Jay Scheib just staged Beethoven’s “Fidelio” in Saarbrucken, Germany, put on a ballet in Hong Kong and brought home an Obie (off-Broadway’s highest honor) for a production in New York that lit up critics’ radar screens. So why, with a burgeoning international reputation and simultaneous projects writing, designing and directing, has Scheib decided to call MIT home?
“There was a time,” Scheib admits, “when I thought, ‘What? There’s a theater program at MIT?’” But today this associate professor and newly appointed director of the Theater Arts Department regards his move to Cambridge from Berlin nine years ago as “one of the great decisions of my life — the start of an incredibly fruitful relationship.”
Scheib, a 2011 Guggenheim Fellow, vaulted onto the global stage in his early 20s, directing, designing, writing plays and adapting screenplays. Along the way, he picked up video and film production, and earned an MFA at Columbia University. Recently named Best New York Theater Director by Time Out New York, Scheib says he brings the “challenges of the field, and the experience of grappling with them” into his undergraduate studio classes. “Building on those kinds of journeys hand in hand with students, as a day-to-day artistic practice, has been enriching,” he says. The benefits flow both ways, since these students collaborate with Scheib, contributing ideas at the earliest stages and later becoming directly involved in productions.
The kinds of questions that fascinate Scheib, discussed in the classroom and made manifest in his productions, connect to work emerging from MIT’s science and engineering departments. He attends talks by MIT colleagues on such topics as robotics and advanced prostheses. “Their language makes its way into my thinking,” Scheib believes. “It’s important for me to take science and technology as central considerations in whatever I do, whether operas, plays or ballets.”

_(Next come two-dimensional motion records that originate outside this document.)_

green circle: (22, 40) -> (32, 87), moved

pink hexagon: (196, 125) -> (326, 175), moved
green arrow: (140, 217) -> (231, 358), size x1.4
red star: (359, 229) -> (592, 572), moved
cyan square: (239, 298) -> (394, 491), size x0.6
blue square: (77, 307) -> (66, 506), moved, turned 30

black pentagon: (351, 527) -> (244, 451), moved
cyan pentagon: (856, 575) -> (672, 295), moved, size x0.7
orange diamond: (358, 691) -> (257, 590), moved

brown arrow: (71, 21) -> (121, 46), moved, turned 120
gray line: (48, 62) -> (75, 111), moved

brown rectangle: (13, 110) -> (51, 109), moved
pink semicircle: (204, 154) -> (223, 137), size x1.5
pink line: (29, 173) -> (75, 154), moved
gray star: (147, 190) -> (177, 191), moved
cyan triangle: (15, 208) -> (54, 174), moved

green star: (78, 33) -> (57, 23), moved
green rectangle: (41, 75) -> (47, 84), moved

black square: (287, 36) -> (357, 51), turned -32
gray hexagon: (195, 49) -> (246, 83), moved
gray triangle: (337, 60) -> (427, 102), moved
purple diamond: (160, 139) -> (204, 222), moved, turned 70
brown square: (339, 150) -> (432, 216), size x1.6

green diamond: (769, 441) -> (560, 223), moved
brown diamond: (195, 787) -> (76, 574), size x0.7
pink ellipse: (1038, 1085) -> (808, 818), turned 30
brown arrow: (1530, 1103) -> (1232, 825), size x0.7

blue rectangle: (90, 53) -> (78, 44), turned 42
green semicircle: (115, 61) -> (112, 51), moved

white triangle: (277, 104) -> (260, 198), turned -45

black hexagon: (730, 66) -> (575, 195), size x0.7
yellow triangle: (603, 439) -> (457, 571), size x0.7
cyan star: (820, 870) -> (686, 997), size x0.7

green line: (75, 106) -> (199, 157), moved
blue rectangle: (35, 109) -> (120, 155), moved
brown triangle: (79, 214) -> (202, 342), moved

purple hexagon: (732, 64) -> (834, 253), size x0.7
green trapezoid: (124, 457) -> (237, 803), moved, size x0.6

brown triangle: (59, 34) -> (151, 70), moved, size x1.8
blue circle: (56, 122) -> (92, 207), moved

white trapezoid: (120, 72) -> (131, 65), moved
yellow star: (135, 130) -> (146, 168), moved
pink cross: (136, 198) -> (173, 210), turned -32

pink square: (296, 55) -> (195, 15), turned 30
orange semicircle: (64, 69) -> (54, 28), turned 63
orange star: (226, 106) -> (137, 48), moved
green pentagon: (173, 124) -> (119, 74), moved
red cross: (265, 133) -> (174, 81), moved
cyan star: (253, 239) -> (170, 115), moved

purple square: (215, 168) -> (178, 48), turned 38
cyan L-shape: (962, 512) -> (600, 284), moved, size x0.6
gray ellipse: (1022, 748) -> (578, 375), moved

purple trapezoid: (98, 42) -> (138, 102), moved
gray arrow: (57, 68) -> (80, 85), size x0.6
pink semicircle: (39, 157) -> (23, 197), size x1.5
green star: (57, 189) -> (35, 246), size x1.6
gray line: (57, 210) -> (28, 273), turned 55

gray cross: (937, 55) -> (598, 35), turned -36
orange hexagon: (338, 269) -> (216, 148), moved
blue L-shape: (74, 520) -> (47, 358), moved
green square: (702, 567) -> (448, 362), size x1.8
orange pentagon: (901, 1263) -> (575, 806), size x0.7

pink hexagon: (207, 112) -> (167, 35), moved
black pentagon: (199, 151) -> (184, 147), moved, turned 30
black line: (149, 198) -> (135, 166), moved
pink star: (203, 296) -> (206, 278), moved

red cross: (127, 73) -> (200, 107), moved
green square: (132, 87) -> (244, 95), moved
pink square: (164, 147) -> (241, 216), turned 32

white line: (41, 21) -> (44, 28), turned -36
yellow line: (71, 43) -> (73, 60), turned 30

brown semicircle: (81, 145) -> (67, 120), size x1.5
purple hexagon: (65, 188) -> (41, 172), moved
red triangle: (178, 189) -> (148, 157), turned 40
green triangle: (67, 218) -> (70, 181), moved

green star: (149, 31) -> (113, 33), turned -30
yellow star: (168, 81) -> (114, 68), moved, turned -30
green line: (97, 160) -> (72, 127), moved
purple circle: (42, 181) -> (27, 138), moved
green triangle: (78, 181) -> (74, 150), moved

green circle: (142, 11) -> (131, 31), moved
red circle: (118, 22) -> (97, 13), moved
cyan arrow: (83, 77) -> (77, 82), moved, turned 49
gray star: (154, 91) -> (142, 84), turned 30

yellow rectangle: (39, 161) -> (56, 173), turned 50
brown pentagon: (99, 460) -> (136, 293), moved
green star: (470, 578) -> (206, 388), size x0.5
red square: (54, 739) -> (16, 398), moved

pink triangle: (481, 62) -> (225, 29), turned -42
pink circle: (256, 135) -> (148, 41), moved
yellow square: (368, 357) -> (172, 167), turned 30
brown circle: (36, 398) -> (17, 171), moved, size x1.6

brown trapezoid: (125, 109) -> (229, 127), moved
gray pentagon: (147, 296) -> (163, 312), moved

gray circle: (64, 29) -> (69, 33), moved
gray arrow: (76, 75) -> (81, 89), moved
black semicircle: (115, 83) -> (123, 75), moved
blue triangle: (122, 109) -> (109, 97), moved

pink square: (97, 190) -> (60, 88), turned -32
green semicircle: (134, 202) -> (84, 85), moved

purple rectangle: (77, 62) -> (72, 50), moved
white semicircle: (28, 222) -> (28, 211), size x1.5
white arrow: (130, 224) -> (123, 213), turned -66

He finds the notion of human exploration of other worlds, whether in outer space or digital, particularly resonant. “Untitled Mars,” the first drama of a three-part trilogy, was sparked by a proposal from Joseph Gavin, Jr. — an MIT aero/astro graduate and a lead in U.S. lunar exploration — that astronauts should travel to Mars with the understanding that they would never return. “The idea for me was hugely shocking, but when I asked my class if they would go on a one-way mission, they all said yes,” Scheib says. “I totally get that adventurous spirit.”
Scheib is also “very engaged in finding ways to incorporate different technologies, whether video, or sensors or microphones, into live performance.” These are not intended as whiz-bang fillips to a production, but as strategies for “reflecting on the world we live in.” Scheib’s off-Broadway theater piece, “World of Wires,” was conceived at MIT, and tells the story of a scientist who is surprised to find himself living inside the computer simulation he is designing. To convey this complex duality, Scheib includes a live, uncut video view of the action (he mans the camera himself for the single 90-minute shot during performances). “I want to find ways to work with these tools such that they are deeply embedded in the action,” he says.
After a brief vacation at his childhood farm in Iowa — “I plan to drive around in a pickup truck” — Scheib will take on a packed agenda, which includes helping to reshape MIT’s theater arts curriculum. While undergraduates frequently choose theater as a “companion piece” to a course of study in architecture or physics, says Scheib, he hopes MIT “will emerge as a destination for students seeking to concentrate in performance and scenography.”
The ultimate multiplexer, Scheib will also be developing a production for the New York City Opera, and designing a Chekhov performance as a live, drive-in movie sited next door to the Pinwheel House, a winner of MIT’s $1K House initiative — an effort to bring supremely affordable and sustainable homes to the world’s poor. “I’m happy to be doing a lot all the time,” he says. Plus, there is a “pitch and energy to MIT that I find energizing.”